Aggressiveness of cancer cells halted
Zebrafish-human communication shows that cancer cells lacking a signaling protein are less able to develop aggressive metastatic properties. This discovery has been made by molecular cell biologist Claudia Tulotta. PhD defence 14 June.
Cancer cells create favourable circumstances for themselves in the human body. They do this by manipulating the body’s direct environment, like immune cells, so that they do not attack but rather assist cancer cells. Scientists want to know how this interaction between cancer and immune calls works. This knowledge may provide possible starting points for halting the development of cancer.
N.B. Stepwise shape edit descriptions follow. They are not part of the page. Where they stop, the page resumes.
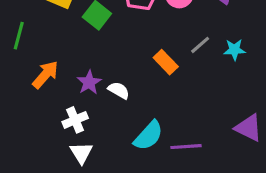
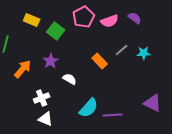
purple star: (89, 82) -> (51, 61), moved
white triangle: (81, 153) -> (46, 119), turned -35

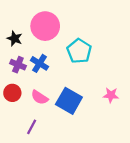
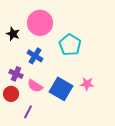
purple cross: (18, 65) -> (16, 74), moved
red circle: (12, 93) -> (11, 94), moved
pink star: (111, 95) -> (87, 84), moved

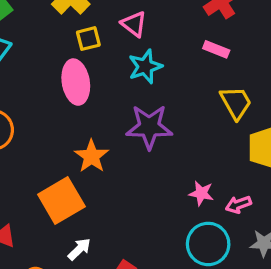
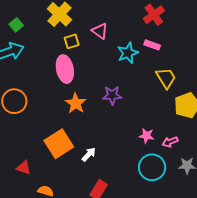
cyan star: (145, 67) -> (128, 53), moved
purple star: (149, 127) -> (112, 95), size x0.7
orange star: (91, 156) -> (76, 103), moved
white arrow: (79, 249) -> (89, 154), moved

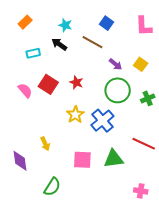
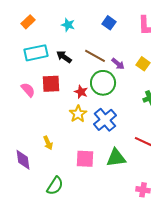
brown line: (92, 42) -> (95, 56), moved
black arrow: (59, 44) -> (64, 57), moved
cyan rectangle: (33, 53) -> (36, 53), size x1.6
red star: (76, 82) -> (81, 92), moved
red square: (48, 84) -> (51, 84), turned -36
green circle: (118, 90) -> (103, 83), moved

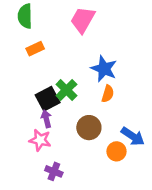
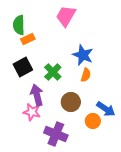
green semicircle: (25, 16) -> (19, 25), moved
black square: (48, 99) -> (23, 67), moved
purple arrow: (46, 119) -> (37, 95), size x1.5
purple cross: (54, 171) -> (56, 134), moved, size x1.6

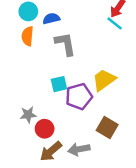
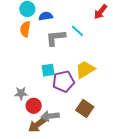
cyan line: (115, 23) -> (77, 31), moved
gray L-shape: (65, 44) -> (56, 38), turned -90
gray arrow: (79, 149) -> (50, 116), moved

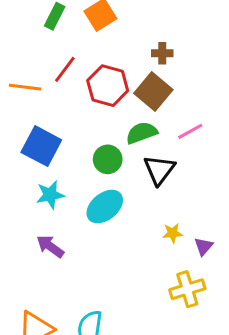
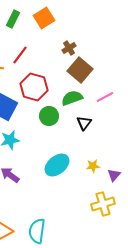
brown cross: (162, 53) -> (69, 48), moved, turned -32
red hexagon: (108, 86) -> (34, 87), moved
black triangle: (159, 170) -> (84, 123), size x0.7
cyan ellipse: (105, 207) -> (57, 165), moved

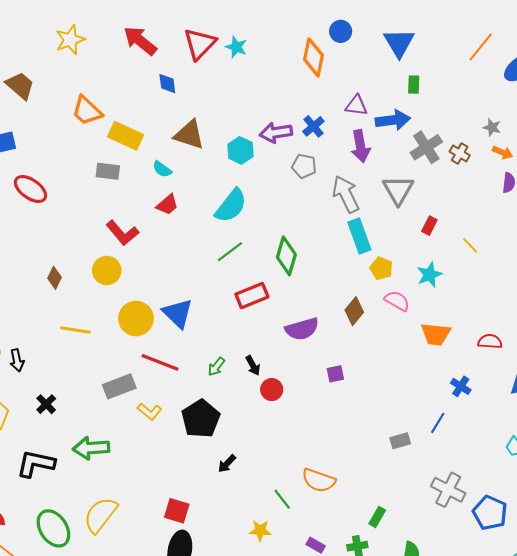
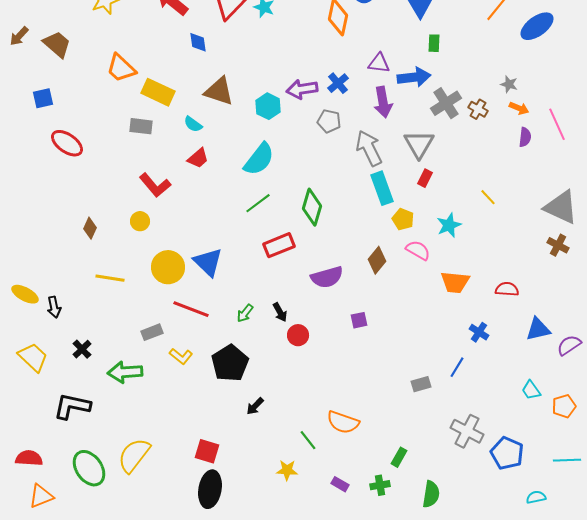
red rectangle: (429, 226) -> (425, 178), moved
yellow circle: (107, 270) -> (140, 221), size x0.7
gray rectangle: (119, 386) -> (152, 332), size x0.7
green arrow: (91, 448) -> (125, 372), moved

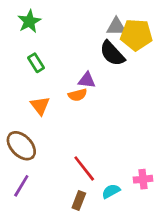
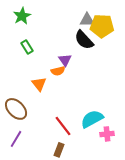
purple triangle: (87, 80) -> (65, 60), turned 48
orange triangle: (40, 106) -> (39, 84), moved
cyan semicircle: (111, 191) -> (92, 119), moved, size x1.6

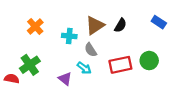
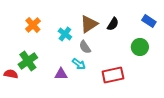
cyan cross: (69, 36) -> (65, 34), turned 32
green circle: (149, 61) -> (140, 47), moved
red rectangle: (120, 65) -> (113, 75), moved
purple triangle: (65, 79) -> (61, 74), turned -40

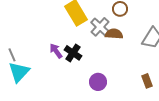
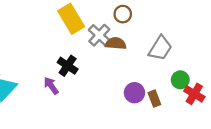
purple arrow: (56, 51) -> (51, 86), moved
purple circle: (98, 82) -> (134, 93), moved

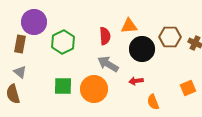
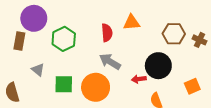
black circle: (142, 49) -> (158, 66), moved
gray triangle: (20, 72) -> (38, 70), moved

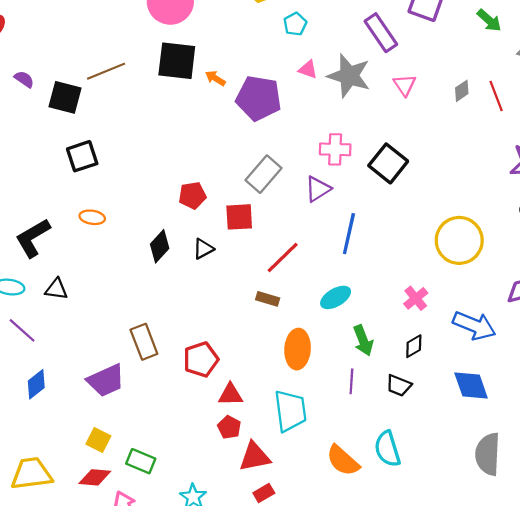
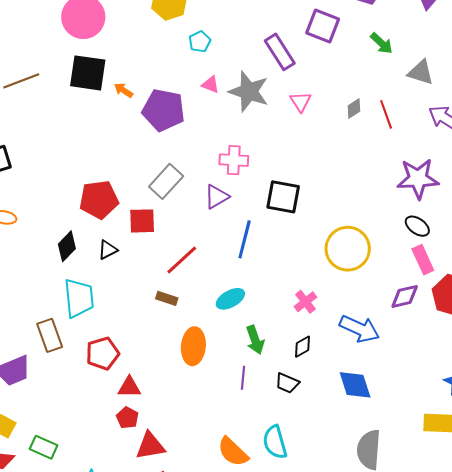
black square: (388, 163) -> (283, 197), moved, turned -30
red pentagon: (192, 195) -> (99, 200), size x1.5
cyan trapezoid: (290, 411) -> (79, 298), moved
Zebrafish as a model for humans
Tulotta studied this interaction not in the human body, but in zebrafish embryos. Zebrafish have been increasingly used as a model to study cancer biology and similarities between zebrafish and human immune system are present. Tulotta injected fluorescent human cancer cells into the blood circulation of transparent two-day-old zebrafish embryos, with fluorescent blood vessels and immune cells. This made it possible for her to track the development and spread of the cancer cells in the living organism, while simultaneously interacting with surrounding zebrafish cells.
Cancer cell protein
She studied two specific proteins. One – CXCR4 – is a product of cancer cells that is found on the surface of the cell. It plays an important role in the movement of cancer cells in response to another protein, CXCL12. This second protein can be found in both zebrafish and humans. It is produced by organs where tumour metastases are formed.
Early step in formation of metastases
Tulotta: ‘I have shown that cancer cells that produce a lot of CXCR4 behave more aggressively than cells with less CXCR4, in the zebrafish model. Aggressive cells leave the bloodstream and penetrate local tissues, where they can multiply. You can see this as an early step in the formation of metastases.
Aggressiveness halted
Tulotta applied two different methods to block the function of CXCR4. First, a pharmacological method: using a recently discovered inhibitor that prevents the protein from doing its work. The second method was genetic: CXCR4 gene function was impaired resulting in no protein production. Using both approaches, the aggressive behaviour of cancer cells was halted.
Suitable model
Tulotta also carried out tests on zebrafish embryos that do not produce the CXCL12 protein. The cancer cells introduced as part of the experiment did not demonstrate aggressive behaviour in these fish. ‘This finding suggests that human and zebrafish cells communicate with each other, making the zebrafish embryo model suitable to study human tumour behaviour and interaction with the surrounding microenvironment.’
Possibilities for drug development
Tulotta believes there are opportunities for testing new CXCR4 inhibitors as a possible cancer treatment. The research may also be applied to drug development for other forms of cancer. Inhibiting CXCR4 was also shown to prevent metastasis initiation of Ewing sarcoma, a very rare form of bone cancer, in zebrafish.